The book was first published in 2013, updated in 2018, while the third updated version will be out soon.

Mamman (second left) Shata in 1977


Kankara revealed that though government seemed to have considered Shata’s creativity  as a source of income, yet it has not done anything to immortalize him. He also expressed the need to imortalize him with a monument.

“I expect an initiative to set up a Shata Museum or Recording Archives where all his  recordings would be digitized. This, I strongly believe, is something the Katsina State Government ought to have initiated and controlled,” he said.

Kankara added that, despite the new trend in the northern musical industry, Shata’s songs remain a force to reckon with.

He said that with the emergence of social media, a lot of  Shata’s songs had been discovered.

“The irony of it is that, Shata is late. Yet, new discoveries of his songs are being made over the years. Many people have come together to form various social platforms to discuss Shata’s works and contributions to Hausa poetry. I am aware of more than 30 of such social media groups and I have discovered a lot of new developments in Shata’s work,”  Kankara said.

He explained that one of the ardent supporters of Shata’s works had organized a lecture symposium in his honour, 22 years after.

He added that one of Shata’s daughters had called him to send a message to the gathering that the plight of Shata’s family should also be discussed during the symposium.

She also urged governments, especially  Katsina, to consider the plight of the family.

Another intellectual who wrote a book on  Shata is Ibrahim Sheme. He is a bilingual writer, journalist, filmmaker and publisher; an ex-editor of Leadership newspaper, pioneer editor of Blueprint newspaper and later its editor-in chief who had also served as National Publicity Secretary of Association of Nigerian Authors (ANA) in the 90s. He was also the pioneer secretary-general of ANA in Kaduna state.

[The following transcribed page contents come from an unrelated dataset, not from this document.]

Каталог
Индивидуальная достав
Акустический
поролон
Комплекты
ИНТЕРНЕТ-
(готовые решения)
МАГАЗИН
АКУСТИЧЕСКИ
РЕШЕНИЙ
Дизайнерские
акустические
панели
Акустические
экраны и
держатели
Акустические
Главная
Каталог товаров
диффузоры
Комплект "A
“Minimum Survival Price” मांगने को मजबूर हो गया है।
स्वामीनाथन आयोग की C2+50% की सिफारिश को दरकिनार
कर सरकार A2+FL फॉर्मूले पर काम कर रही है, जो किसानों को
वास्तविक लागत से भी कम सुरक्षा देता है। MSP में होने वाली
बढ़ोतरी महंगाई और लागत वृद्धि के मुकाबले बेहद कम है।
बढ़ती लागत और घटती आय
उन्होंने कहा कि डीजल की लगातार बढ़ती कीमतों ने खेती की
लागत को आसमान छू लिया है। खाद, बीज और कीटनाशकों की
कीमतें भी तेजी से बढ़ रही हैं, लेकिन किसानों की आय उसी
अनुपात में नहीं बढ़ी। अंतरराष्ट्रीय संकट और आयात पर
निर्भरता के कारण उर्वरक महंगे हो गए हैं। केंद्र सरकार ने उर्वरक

Sheme wrote ‘Shata Ikon Allah’ which was first published in 2006, updated and re-published in 2018.  It is also Shita’s biography.

Alhaji Lawan Bello Mai Kaset is a 67-year-old cassette dealer who claimed that he had made a lot of fortune through the sale of Shata’s songs in the early 80s.

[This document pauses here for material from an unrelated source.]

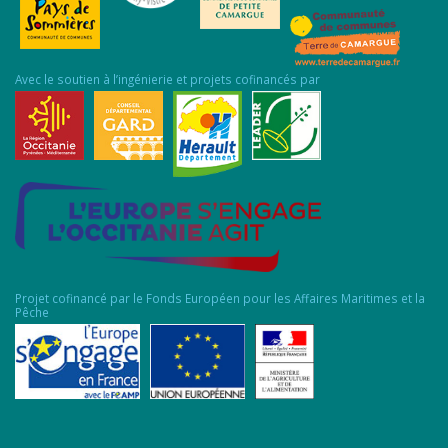
Avec le soutien à l’ingénierie et projets cofinancés par
Projet cofinancé par le Fonds Européen pour les Affaires Maritimes et la
Pêche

He said that after Shata’s demise, people began to rush for his songs, especially with the rumours that  the late iconic musician had declared that after his death, all his songs would perish, except one.

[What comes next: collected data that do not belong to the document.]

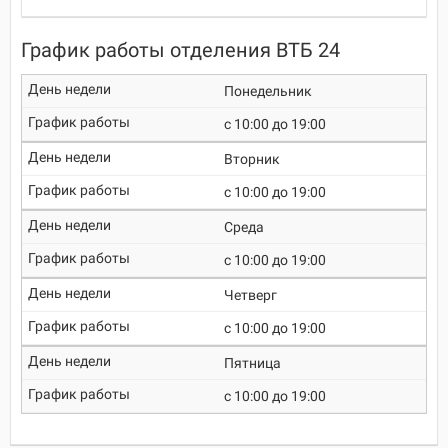
График работы отделения ВТБ 24
Понедельник
c 10:00 до 19:00
Вторник
c 10:00 до 19:00
Среда
c 10:00 до 19:00
Четверг
c 10:00 до 19:00
Пятница
c 10:00 до 19:00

“Shata’s songs were our lifeline in those days. I have a customer who is late now, that used to buy 20 to 30  copies of Shata’s songs from me. After his death, we thought we wouldn’t be able to make any sales from his songs. But we were wrong. We made a whole lot of money from his songs.  People are still making money from his songs. It was rumoured that Shata had made an announcement that after his death all his songs would perish. This prompted many people to rush and obtain a copy of their favourite,” Mai Kaset said.

Malam Ibrahim Kantoma claimed that the Hausa musical industry had never had a musical icon like Shata.

He said that Shata’s versatility could not be compared with any other in the history of Hausa songs.

Kantoma added that Shata had showcased himself as an exceptional singer whose talent seems to be out of this world.

“Shata was one singer that sang for whomever he believed deserved his praises and not who wanted his praises. We were told that a lot of billionaires wanted Shata to sing for them, but he didn’t but sang for a commoner. That was Shata for you. He would always amaze you with his ways. I am optimistic that his songs would continue to remain indelible in our memories as we continue to listen and enjoy his philosophical lyrics,”  Kantoma said.

Born in 1923 in Musawa, Katsina State, Shata died at the age of 76 in 1999. He was a well-known musician and respected among the Hausa people. His vocals were often accompanied by a talking drum, known as Kalangu.

He performed for the Hausa people and even non-Hausas for more than half a century.

The late Shata spent all his life in the promotion of Hausa language through his songs.

Many people are calling on government replicate what it did at the late Sir Ahmadu Bello Sardauna of Sokoto’s residence in Kaduna and at Malam Aminu Kano’s residence in Kano at Mamman Shata’s Funtua’s residence to immortalize the Hausa music legend.